There's some dispute about the exact number of victims of the breach, with T-Mobile putting the total at 47 million after an internal investigation and a Twitter account purportedly attached to Binns claiming more the 100 million users were impacted. T-Mobile also originally released an estimate of 40 million victims before updating that number with an additional 7.8 million impacted postpaid customers.
Among the data that was stolen was a variety of sensitive personal information — including Social Security numbers, driver's license numbers and additional ID details. Prepaid customers, or those on an existing plan, also had their phone numbers and account PIN numbers stolen. T-Mobile performed a PIN reset for everyone impacted in this manner. Other less sensitive customer information that was compromised included first and last names and dates of birth. Combined, all of this information could be used to create new accounts in victims' names.

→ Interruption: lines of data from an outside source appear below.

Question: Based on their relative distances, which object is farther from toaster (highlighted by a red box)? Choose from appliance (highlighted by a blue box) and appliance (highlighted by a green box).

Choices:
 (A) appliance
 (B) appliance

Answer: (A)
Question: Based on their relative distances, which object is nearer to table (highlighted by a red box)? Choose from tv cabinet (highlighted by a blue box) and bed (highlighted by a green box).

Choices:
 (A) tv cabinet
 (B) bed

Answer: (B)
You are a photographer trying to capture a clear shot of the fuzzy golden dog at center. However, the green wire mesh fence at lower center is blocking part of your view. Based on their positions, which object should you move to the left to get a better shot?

As a result of the breach, the Federal Communications Commission has already announced that it will be investigating the matter. In addition, The Verge reported that at least one class-action lawsuit against T-Mobile has already been filed — as is frequently the case when large amounts of personal data have been compromised.
Not a new problem
While the newest T-Mobile data breach looks to have an extremely wide scope, it is far from the first time the company has had trouble keeping its customer data safe. In fact, the company dealt with five known breaches in the last four years (including this one), according to The Verge — with two others occurring in 2020, one in 2019 and another in 2018.

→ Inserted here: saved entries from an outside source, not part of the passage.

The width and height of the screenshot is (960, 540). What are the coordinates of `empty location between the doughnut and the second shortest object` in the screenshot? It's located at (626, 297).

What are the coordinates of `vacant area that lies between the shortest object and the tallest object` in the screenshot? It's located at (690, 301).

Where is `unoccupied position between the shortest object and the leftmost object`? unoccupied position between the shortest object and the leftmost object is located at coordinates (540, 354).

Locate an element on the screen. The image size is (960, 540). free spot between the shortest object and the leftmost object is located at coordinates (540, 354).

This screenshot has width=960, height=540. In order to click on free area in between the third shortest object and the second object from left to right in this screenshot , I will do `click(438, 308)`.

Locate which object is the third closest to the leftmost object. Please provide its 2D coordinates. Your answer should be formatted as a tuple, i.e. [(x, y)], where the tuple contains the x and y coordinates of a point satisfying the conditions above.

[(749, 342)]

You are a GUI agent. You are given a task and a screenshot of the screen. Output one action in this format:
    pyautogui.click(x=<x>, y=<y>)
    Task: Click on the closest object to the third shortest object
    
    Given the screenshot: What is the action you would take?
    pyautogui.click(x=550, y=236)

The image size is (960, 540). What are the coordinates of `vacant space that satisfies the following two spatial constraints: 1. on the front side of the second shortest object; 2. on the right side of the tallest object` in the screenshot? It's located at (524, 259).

In a statement to T-Mobile customers, company CEO Mike Sievert called the most recent attack "humbling for all of us at T-Mobile." Sievert also laid out what protections will be available to impacted individuals, including two years of free McAfee ID Theft Protection Service and Account Takeover Protection for postpaid customers.
While the spate of recent cyberattacks is concerning for T-Mobile, the company did earn some compliments from experts for the way it has navigated the issue. According to crisis management and communication expert Edward Segal, writing in Forbes, the company followed several key best practices, including disclosing the issue early, giving regular updates and informing consumers what actions were being taken to help victims and mitigate the chance of a future breach.
"An important crisis management best practice is to immediately disclose information about a crisis, and not leave it to others to discover it themselves," Segal stated. "If others — such as news organizations— find and report details of the crisis before you do, it can raise questions about your failure to announce the crisis."
Shoring up your cybersecurity
Even if you're not a multinational corporation that works with a large amount of personal data like T-Mobile, protecting your information from data breaches is still essential. The long-term savings of avoiding a breach could be enormous, especially if you stand to face litigation for mishandling consumer data should a breach occur. One of the easiest and most important ways to shore up your network is by ensuring all of your applications are protected by modern, secure identity frameworks. This can include multi-factor authentication and even biometric recognition technologies such as fingerprint readers.